Comparing means with unequal variance and very different sample sizes I am trying to compare the means of the same variable between men and women. This is the statistics:
     N        Mean        Variance    Coef. Var.     Gender    
   2000      26.12         10.89         0.13         Male        
     50      56.10         25.01         0.09        Female

Neither variable is normally distributed but taking the log makes it pretty darn close. What is the appropriate way to test the means between males and females? Should I use the log or not? Any additional advice using Stata would be helpful.
My initial reaction is that females fare better than men, but I want to be statistically rigorous.  
 A: The traditional test for comparing two sample means is the t-test. There are no assumptions about the sizes of the samples, so it is OK if they are different. 
However, you touch upon the normality assumption. Even if the population is not normally distributed, the Central Limit Theorem allows us to infer normality as the sample sizes increase. This means your test will be approximate, but the sample size for female is a little low.

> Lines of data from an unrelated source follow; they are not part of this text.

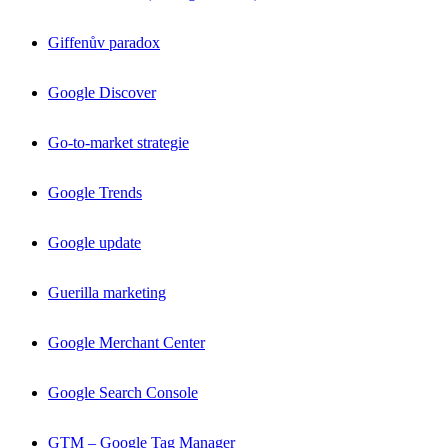
Giffenův paradox
Google Discover
Go-to-market strategie
Google Trends
Google update
Guerilla marketing
Google Merchant Center
Google Search Console
GTM – Google Tag Manager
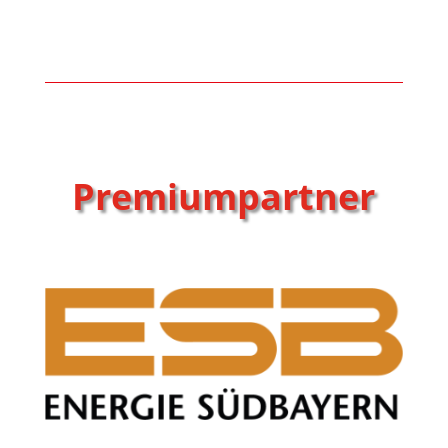
Premiumpartner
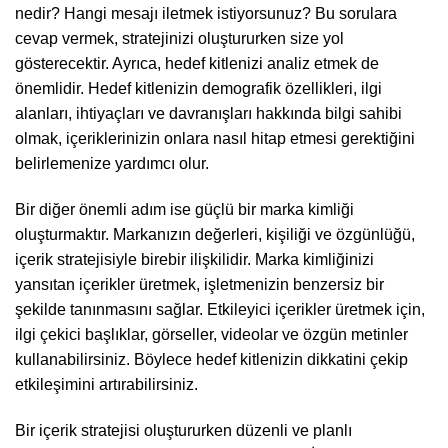
nedir? Hangi mesajı iletmek istiyorsunuz? Bu sorulara
cevap vermek, stratejinizi oluştururken size yol
gösterecektir. Ayrıca, hedef kitlenizi analiz etmek de
önemlidir. Hedef kitlenizin demografik özellikleri, ilgi
alanları, ihtiyaçları ve davranışları hakkında bilgi sahibi
olmak, içeriklerinizin onlara nasıl hitap etmesi gerektiğini
belirlemenize yardımcı olur.
Bir diğer önemli adım ise güçlü bir marka kimliği
oluşturmaktır. Markanızın değerleri, kişiliği ve özgünlüğü,
içerik stratejisiyle birebir ilişkilidir. Marka kimliğinizi
yansıtan içerikler üretmek, işletmenizin benzersiz bir
şekilde tanınmasını sağlar. Etkileyici içerikler üretmek için,
ilgi çekici başlıklar, görseller, videolar ve özgün metinler
kullanabilirsiniz. Böylece hedef kitlenizin dikkatini çekip
etkileşimini artırabilirsiniz.
Bir içerik stratejisi oluştururken düzenli ve planlı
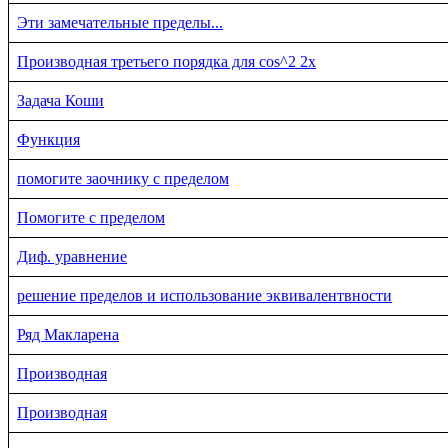
Эти замечательные пределы...
Производная третьего порядка для cos^2 2x
Задача Коши
Функция
помогите заочнику с пределом
Помогите с пределом
Диф. уравнение
решение пределов и использование эквивалентвности
Ряд Макларена
Производная
Производная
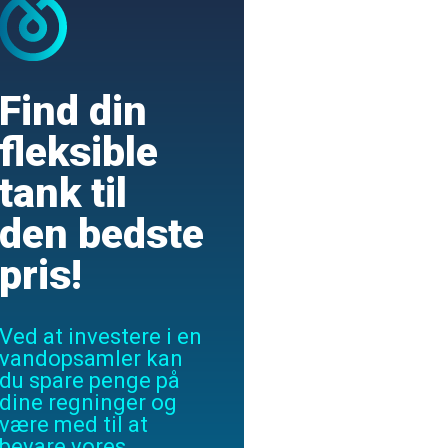
Find din
fleksible
tank til
den bedste
pris!
Ved at investere i en
vandopsamler kan
du spare penge på
dine regninger og
være med til at
bevare vores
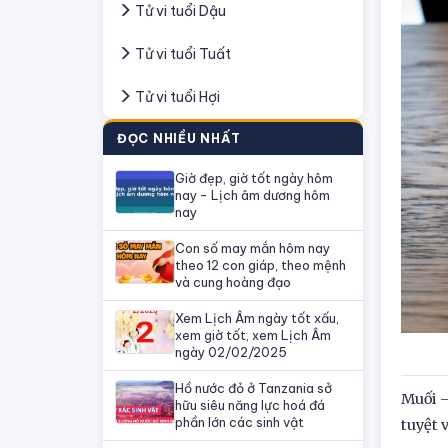
Tử vi tuổi Dậu
Tử vi tuổi Tuất
Tử vi tuổi Hợi
ĐỌC NHIỀU NHẤT
Giờ đẹp, giờ tốt ngày hôm
nay - Lịch âm dương hôm
nay
Con số may mắn hôm nay
theo 12 con giáp, theo mệnh
và cung hoàng đạo
Xem Lịch Âm ngày tốt xấu,
xem giờ tốt, xem Lịch Âm
ngày 02/02/2025
Hồ nước đỏ ở Tanzania sở
Muối –
hữu siêu năng lực hoá đá
phần lớn các sinh vật
tuyệt 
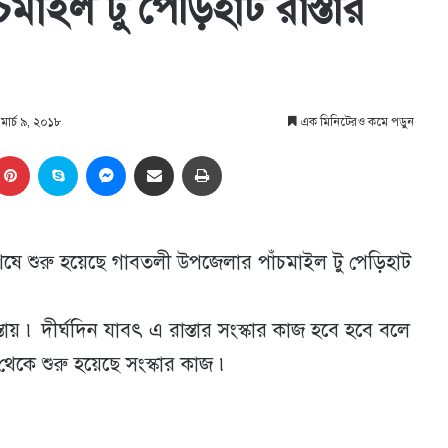
াইল টু পেড়িহাট রাস্তার
 মার্চ ৯, ২০১৮
এক মিনিটেরও কমে পড়ুন
kedIn
Pinterest
Skype
Messenger
Share via Email
প্রিন্ট
বশেষে শুরু হয়েছে গাবতলী উপজেলার পাঁচমাইল টু পেড়িহাট
য় ৷ দীর্ঘদিন যাবৎ এ রাস্তার সংস্কার কাজ হবে হবে বলে
েকে শুরু হয়েছে সংস্কার কাজ ৷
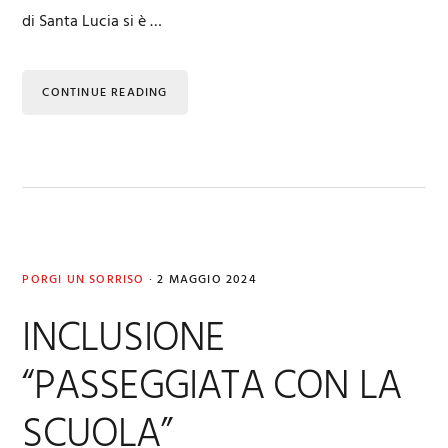
di Santa Lucia si è …
CONTINUE READING
PORGI UN SORRISO
·
2 MAGGIO 2024
INCLUSIONE
“PASSEGGIATA CON LA
SCUOLA”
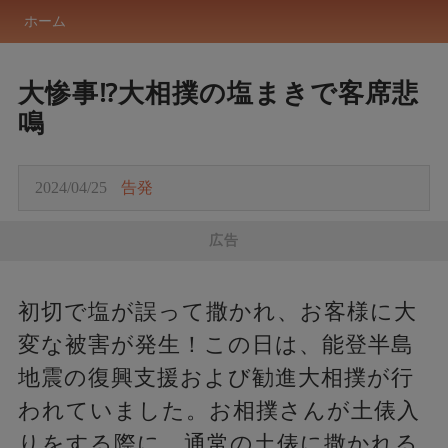
ホーム
大惨事⁉大相撲の塩まきで客席悲
鳴
2024/04/25
告発
広告
初切で塩が誤って撒かれ、お客様に大
変な被害が発生！この日は、能登半島
地震の復興支援および勧進大相撲が行
われていました。お相撲さんが土俵入
りをする際に、通常の土俵に撒かれる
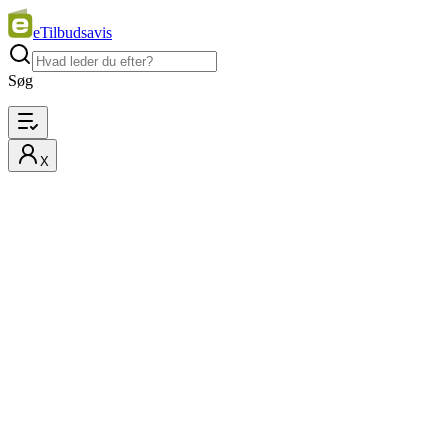
eTilbudsavis
Søg
X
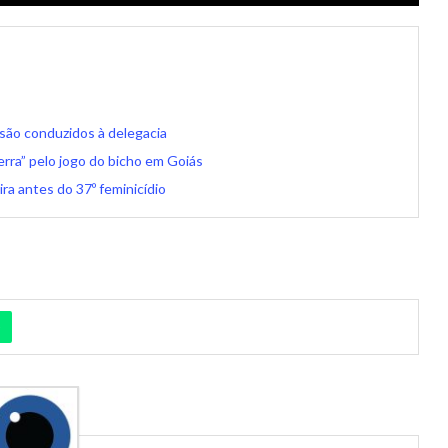
 são conduzidos à delegacia
erra” pelo jogo do bicho em Goiás
ra antes do 37º feminicídio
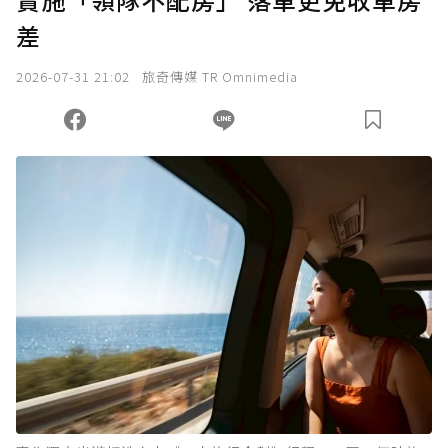
差
2026-07-31 21:02
旅奇傳媒 TR Omnimedia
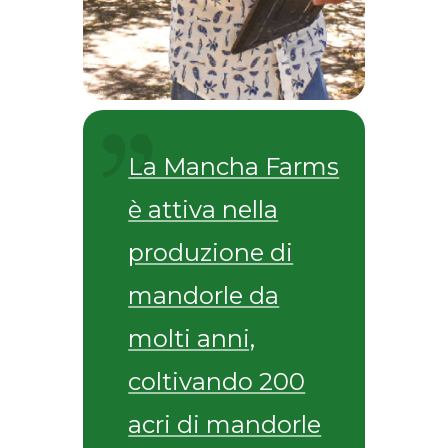
La Mancha Farms
è attiva nella
produzione di
mandorle da
molti anni,
coltivando 200
acri di mandorle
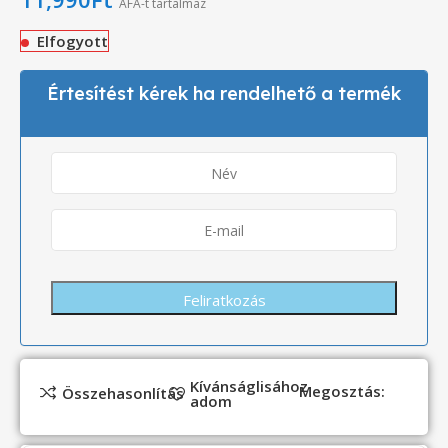
ÁFÁ-t tartalmaz
Elfogyott
Értesítést kérek ha rendelhető a termék
Kívánságlisához
Megosztás:
Összehasonlítás
adom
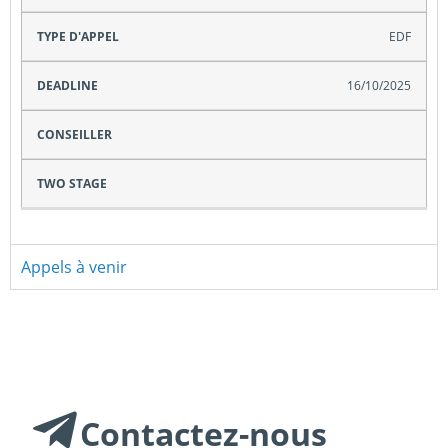
EDF
16/10/2025
Appels à venir
Contactez-nous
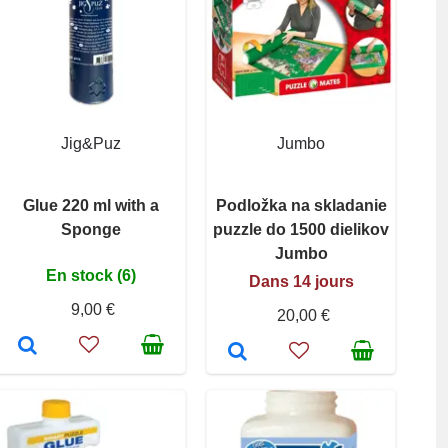
Jig&Puz
Jumbo
Glue 220 ml with a
Podložka na skladanie
Sponge
puzzle do 1500 dielikov
Jumbo
En stock (6)
Dans 14 jours
9,00 €
20,00 €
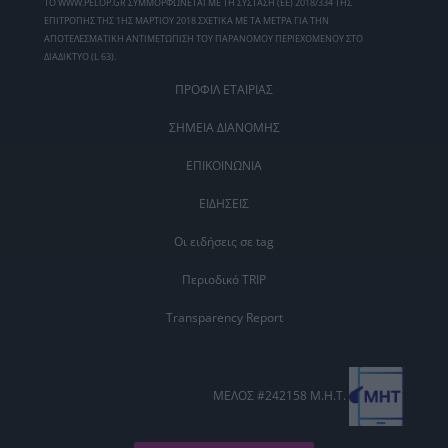
ΤΟ WWW.PELOP.GR ΣΥΜΜΟΡΦΩΝΕΤΑΙ ΜΕ ΤΗ ΣΥΣΤΑΣΗ (ΕΕ) 2018/334 ΤΗΣ
ΕΠΙΤΡΟΠΗΣ ΤΗΣ 1ΗΣ ΜΑΡΤΙΟΥ 2018 ΣΧΕΤΙΚΑ ΜΕ ΤΑ ΜΕΤΡΑ ΓΙΑ ΤΗΝ
ΑΠΟΤΕΛΕΣΜΑΤΙΚΗ ΑΝΤΙΜΕΤΩΠΙΣΗ ΤΟΥ ΠΑΡΑΝΟΜΟΥ ΠΕΡΙΕΧΟΜΕΝΟΥ ΣΤΟ
ΔΙΑΔΙΚΤΥΟ (L 63).
ΠΡΟΦΙΛ ΕΤΑΙΡΙΑΣ
ΣΗΜΕΙΑ ΔΙΑΝΟΜΗΣ
ΕΠΙΚΟΙΝΩΝΙΑ
ΕΙΔΗΣΕΙΣ
Οι ειδήσεις σε tag
Περιοδικό TRIP
Transparency Report
ΜΕΛΟΣ #242158 Μ.Η.Τ.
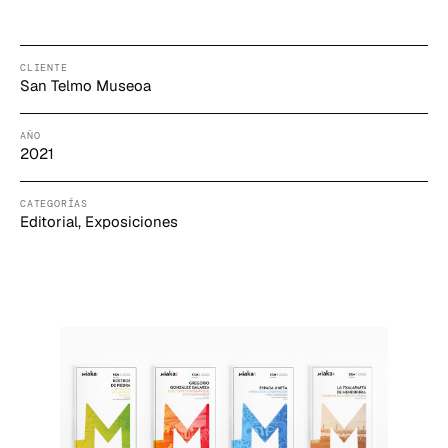
CLIENTE
San Telmo Museoa
AÑO
2021
CATEGORÍAS
Editorial, Exposiciones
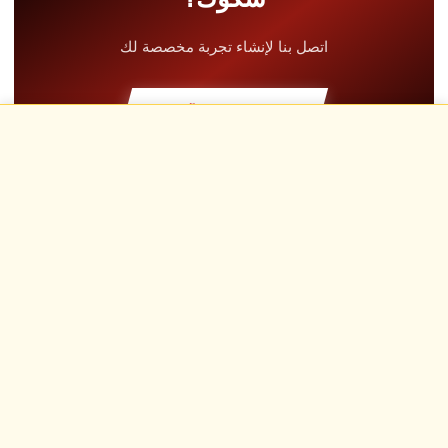
ركن الوجبات الخفيفة
+5.00€
اتصل بنا لإنشاء تجربة مخصصة لك
دورة نظرية
+30.00€
اتصل بنا الآن
لفة استطلاعية
+19.00€
الأسئلة الشائعة
حلبة حصرية
+29.00€
أُهدي، فُتح، عُش
طيار مدرب
+49.00€
ابتسامات ومحركات هادرة وأدرينالين يرويها المؤثرون لدينا
تأمين Kasko & RC
+39.00€
وقود
+16.00€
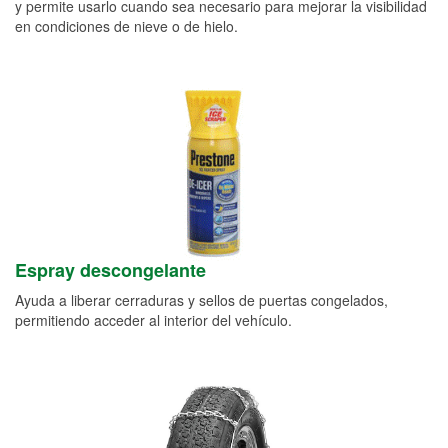
y permite usarlo cuando sea necesario para mejorar la visibilidad
en condiciones de nieve o de hielo.
Espray descongelante
Ayuda a liberar cerraduras y sellos de puertas congelados,
permitiendo acceder al interior del vehículo.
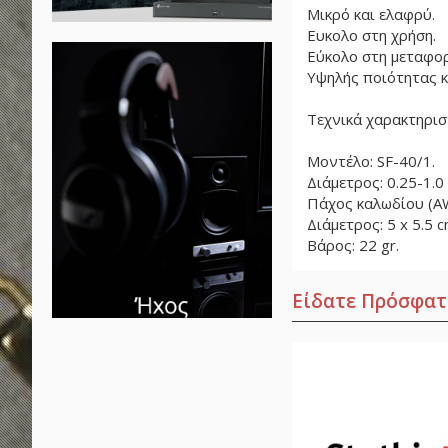
Μικρό και ελαφρύ.
Ευκολο στη χρήση.
Εύκολο στη μεταφο
Υψηλής ποιότητας κ
Τεχνικά χαρακτηρισ
Μοντέλο: SF-40/1.
Διάμετρος: 0.25-1.0
Πάχος καλωδίου (AW
Διάμετρος: 5 x 5.5 c
Βάρος: 22 gr.
Είδατε Πρόσφατ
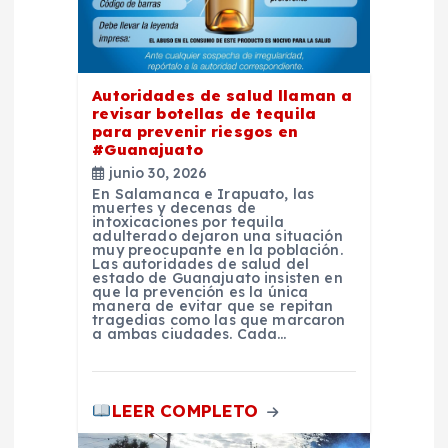
n
t
Autoridades de salud llaman a
r
revisar botellas de tequila
para prevenir riesgos en
#Guanajuato
a
junio 30, 2026
En Salamanca e Irapuato, las
d
muertes y decenas de
intoxicaciones por tequila
adulterado dejaron una situación
muy preocupante en la población.
a
Las autoridades de salud del
estado de Guanajuato insisten en
que la prevención es la única
s
manera de evitar que se repitan
tragedias como las que marcaron
a ambas ciudades. Cada…
LEER COMPLETO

Finally, the result of the t-test will be different for the original and log-ed data. Do you have a specific reason based on your data to use the logarithm? Perhaps there is another assumption you would like to test about the behavior of the log of your data? Do not take the log simply to create a normal curve if there is no deeper meaning, but for fun compare the difference between the two results anyway!
A: Taking logs and testing the mean on the log scale would normally not correspond to a difference in means on the original scale.
However:
[Edit: my comments apply to an earlier version of the data, and don't apply to the data that are presently in the question. As such, my comments really apply to the situation where the coefficient of variation in two close-to-lognormal samples are very similar, rather than to the case now at hand.]
The coefficient of variation is almost identical in the two samples, which does suggest that you might consider these as having a scale shift; if you think the logs look reasonably close to normal, then that would suggest lognormal distributions with common coefficient of variation. In that case a difference of means on the log-scale would actually indicate a scale-shift on the original scale (and hence that one of the means is a multiple of the other mean on the original scale).
That is, under an assumption of equal variance and normal distribution on the log-scale, a rejection of equality of means implies that the means on the original scale have a ratio that differs from 1. 
It seems like that would be a reasonable assumption.
There are other things you could do, though.
A: From the data you cannot infer that the variance between males and females is same, in fact the opposite is almost certainly true.  Also, since 50 is indeed a bit low, suppose you cannot assume normality.
Compare each female's value with the median of men's values.  If median female is neither better nor worse than a median male (null hypothesis), then each female will have 1/2 chance to be better than a median male.  The chance that K or less females are worse than a median male is $P(K) = 2^{-50} \sum_{m=0}^K {50 \choose K}$ .  Here we consider the error in the male's median to be negligible, since there are much more males than females, and the variance between males is smaller than the variance between females.